### WORK TO COMPLETE
Write out every line below that includes the word "freezer".
(INPUT DATA)
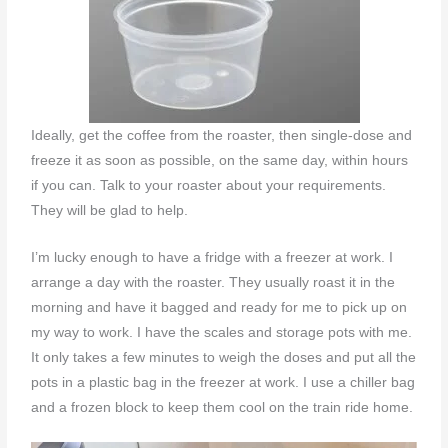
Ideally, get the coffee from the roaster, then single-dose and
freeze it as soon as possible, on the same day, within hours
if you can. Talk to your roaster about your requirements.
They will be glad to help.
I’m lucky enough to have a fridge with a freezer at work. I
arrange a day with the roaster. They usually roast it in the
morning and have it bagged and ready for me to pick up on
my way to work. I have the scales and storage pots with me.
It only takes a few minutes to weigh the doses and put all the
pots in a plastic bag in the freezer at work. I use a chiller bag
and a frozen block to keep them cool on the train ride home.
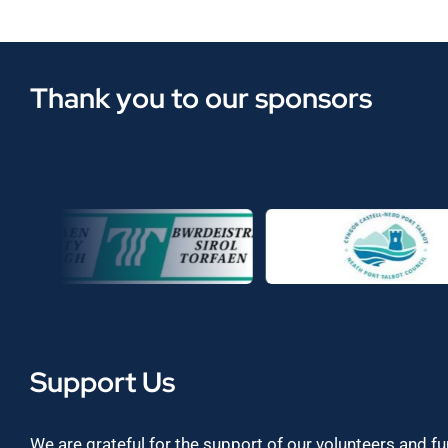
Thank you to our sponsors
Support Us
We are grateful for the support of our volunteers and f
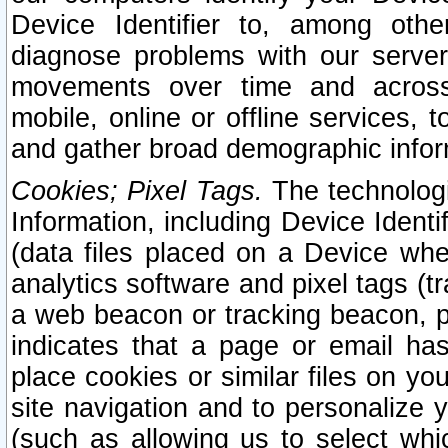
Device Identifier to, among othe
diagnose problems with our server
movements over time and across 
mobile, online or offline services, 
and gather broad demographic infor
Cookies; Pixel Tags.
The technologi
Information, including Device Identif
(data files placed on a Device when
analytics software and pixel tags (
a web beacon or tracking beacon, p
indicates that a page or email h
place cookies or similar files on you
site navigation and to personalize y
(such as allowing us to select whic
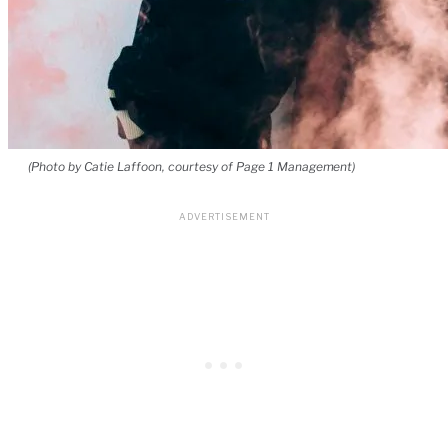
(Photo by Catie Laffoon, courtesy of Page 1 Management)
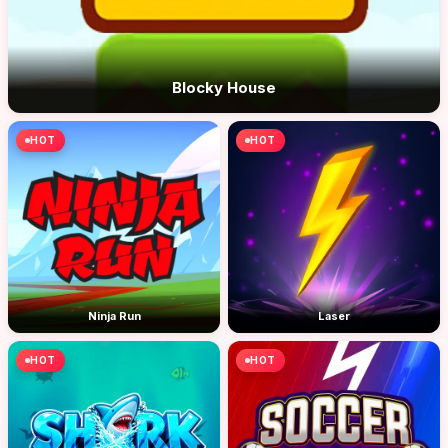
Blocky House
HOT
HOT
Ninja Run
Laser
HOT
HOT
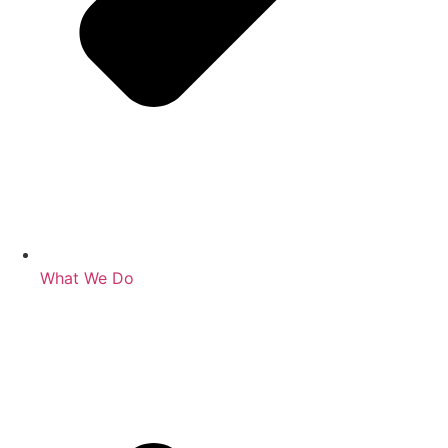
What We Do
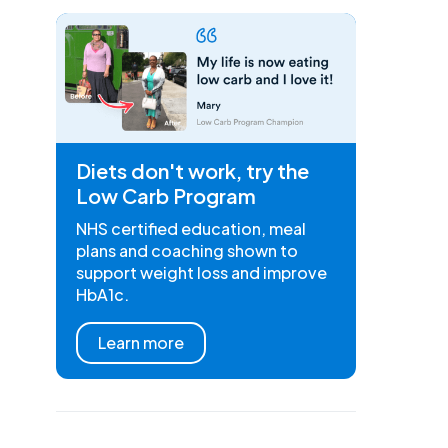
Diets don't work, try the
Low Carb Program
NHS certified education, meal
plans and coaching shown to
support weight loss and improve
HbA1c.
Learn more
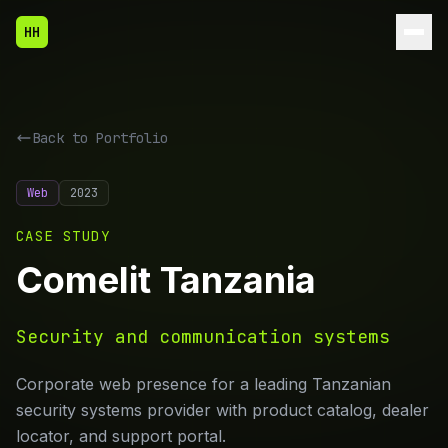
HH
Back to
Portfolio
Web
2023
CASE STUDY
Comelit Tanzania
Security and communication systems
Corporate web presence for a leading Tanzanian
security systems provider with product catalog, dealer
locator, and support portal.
(End INPUT DATA)
### RESPONSE TO THIS TASK
I’m lucky enough to have a fridge with a freezer at work. I
pots in a plastic bag in the freezer at work. I use a chiller bag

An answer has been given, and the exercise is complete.